▶ WORK ORDER
Would you write out all of the records that follow, exactly as they stand?

──────────

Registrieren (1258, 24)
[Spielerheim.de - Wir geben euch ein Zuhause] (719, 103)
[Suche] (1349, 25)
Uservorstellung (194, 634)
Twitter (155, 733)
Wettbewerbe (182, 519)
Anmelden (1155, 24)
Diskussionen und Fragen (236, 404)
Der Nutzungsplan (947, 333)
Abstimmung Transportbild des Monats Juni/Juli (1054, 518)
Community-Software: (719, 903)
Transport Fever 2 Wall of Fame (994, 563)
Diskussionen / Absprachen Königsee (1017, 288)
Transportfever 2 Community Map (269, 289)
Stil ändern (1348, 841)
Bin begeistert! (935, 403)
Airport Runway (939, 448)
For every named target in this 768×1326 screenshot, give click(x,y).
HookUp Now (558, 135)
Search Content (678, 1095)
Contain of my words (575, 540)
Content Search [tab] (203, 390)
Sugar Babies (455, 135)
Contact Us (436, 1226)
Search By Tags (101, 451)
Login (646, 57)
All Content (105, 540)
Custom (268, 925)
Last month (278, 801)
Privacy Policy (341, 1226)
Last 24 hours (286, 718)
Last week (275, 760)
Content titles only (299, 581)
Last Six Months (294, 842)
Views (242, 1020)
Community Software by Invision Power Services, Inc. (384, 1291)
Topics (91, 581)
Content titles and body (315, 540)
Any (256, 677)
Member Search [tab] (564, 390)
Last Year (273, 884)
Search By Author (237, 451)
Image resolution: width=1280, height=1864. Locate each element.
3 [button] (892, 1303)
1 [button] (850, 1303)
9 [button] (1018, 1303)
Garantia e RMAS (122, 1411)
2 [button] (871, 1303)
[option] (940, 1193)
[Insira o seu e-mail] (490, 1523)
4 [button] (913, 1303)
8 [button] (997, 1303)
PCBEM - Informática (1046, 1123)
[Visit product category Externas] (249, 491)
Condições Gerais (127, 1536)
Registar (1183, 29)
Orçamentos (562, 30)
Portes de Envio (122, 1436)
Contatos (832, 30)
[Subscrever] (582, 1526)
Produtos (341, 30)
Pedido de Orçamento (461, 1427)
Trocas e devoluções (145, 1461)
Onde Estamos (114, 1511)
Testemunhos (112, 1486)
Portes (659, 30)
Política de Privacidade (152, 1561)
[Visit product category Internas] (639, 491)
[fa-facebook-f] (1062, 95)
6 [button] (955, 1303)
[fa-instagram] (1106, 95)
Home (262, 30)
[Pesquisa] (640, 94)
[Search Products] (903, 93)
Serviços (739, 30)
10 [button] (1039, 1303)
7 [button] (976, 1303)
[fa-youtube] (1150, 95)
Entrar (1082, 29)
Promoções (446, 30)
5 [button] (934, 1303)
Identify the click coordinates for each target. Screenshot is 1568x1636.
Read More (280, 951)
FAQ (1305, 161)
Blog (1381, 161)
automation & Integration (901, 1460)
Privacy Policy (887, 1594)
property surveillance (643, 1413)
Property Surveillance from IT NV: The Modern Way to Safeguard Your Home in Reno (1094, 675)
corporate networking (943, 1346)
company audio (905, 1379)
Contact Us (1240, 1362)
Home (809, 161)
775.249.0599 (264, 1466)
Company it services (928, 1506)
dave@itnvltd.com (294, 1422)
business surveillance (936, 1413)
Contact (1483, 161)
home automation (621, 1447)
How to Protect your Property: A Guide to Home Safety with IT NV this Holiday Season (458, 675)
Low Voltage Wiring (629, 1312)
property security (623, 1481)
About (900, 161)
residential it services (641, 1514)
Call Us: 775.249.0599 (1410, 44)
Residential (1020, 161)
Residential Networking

──────────

▶ SOLUTION
Registrieren (1258, 24)
[Spielerheim.de - Wir geben euch ein Zuhause] (719, 103)
[Suche] (1349, 25)
Uservorstellung (194, 634)
Twitter (155, 733)
Wettbewerbe (182, 519)
Anmelden (1155, 24)
Diskussionen und Fragen (236, 404)
Der Nutzungsplan (947, 333)
Abstimmung Transportbild des Monats Juni/Juli (1054, 518)
Community-Software: (719, 903)
Transport Fever 2 Wall of Fame (994, 563)
Diskussionen / Absprachen Königsee (1017, 288)
Transportfever 2 Community Map (269, 289)
Stil ändern (1348, 841)
Bin begeistert! (935, 403)
Airport Runway (939, 448)
For every named target in this 768×1326 screenshot, give click(x,y).
HookUp Now (558, 135)
Search Content (678, 1095)
Contain of my words (575, 540)
Content Search [tab] (203, 390)
Sugar Babies (455, 135)
Contact Us (436, 1226)
Search By Tags (101, 451)
Login (646, 57)
All Content (105, 540)
Custom (268, 925)
Last month (278, 801)
Privacy Policy (341, 1226)
Last 24 hours (286, 718)
Last week (275, 760)
Content titles only (299, 581)
Last Six Months (294, 842)
Views (242, 1020)
Community Software by Invision Power Services, Inc. (384, 1291)
Topics (91, 581)
Content titles and body (315, 540)
Any (256, 677)
Member Search [tab] (564, 390)
Last Year (273, 884)
Search By Author (237, 451)
Image resolution: width=1280, height=1864. Locate each element.
3 [button] (892, 1303)
1 [button] (850, 1303)
9 [button] (1018, 1303)
Garantia e RMAS (122, 1411)
2 [button] (871, 1303)
[option] (940, 1193)
[Insira o seu e-mail] (490, 1523)
4 [button] (913, 1303)
8 [button] (997, 1303)
PCBEM - Informática (1046, 1123)
[Visit product category Externas] (249, 491)
Condições Gerais (127, 1536)
Registar (1183, 29)
Orçamentos (562, 30)
Portes de Envio (122, 1436)
Contatos (832, 30)
[Subscrever] (582, 1526)
Produtos (341, 30)
Pedido de Orçamento (461, 1427)
Trocas e devoluções (145, 1461)
Onde Estamos (114, 1511)
Testemunhos (112, 1486)
Portes (659, 30)
Política de Privacidade (152, 1561)
[Visit product category Internas] (639, 491)
[fa-facebook-f] (1062, 95)
6 [button] (955, 1303)
[fa-instagram] (1106, 95)
Home (262, 30)
[Pesquisa] (640, 94)
[Search Products] (903, 93)
Serviços (739, 30)
10 [button] (1039, 1303)
7 [button] (976, 1303)
[fa-youtube] (1150, 95)
Entrar (1082, 29)
Promoções (446, 30)
5 [button] (934, 1303)
Identify the click coordinates for each target. Screenshot is 1568x1636.
Read More (280, 951)
FAQ (1305, 161)
Blog (1381, 161)
automation & Integration (901, 1460)
Privacy Policy (887, 1594)
property surveillance (643, 1413)
Property Surveillance from IT NV: The Modern Way to Safeguard Your Home in Reno (1094, 675)
corporate networking (943, 1346)
company audio (905, 1379)
Contact Us (1240, 1362)
Home (809, 161)
775.249.0599 (264, 1466)
Company it services (928, 1506)
dave@itnvltd.com (294, 1422)
business surveillance (936, 1413)
Contact (1483, 161)
home automation (621, 1447)
How to Protect your Property: A Guide to Home Safety with IT NV this Holiday Season (458, 675)
Low Voltage Wiring (629, 1312)
property security (623, 1481)
About (900, 161)
residential it services (641, 1514)
Call Us: 775.249.0599 (1410, 44)
Residential (1020, 161)
Residential Networking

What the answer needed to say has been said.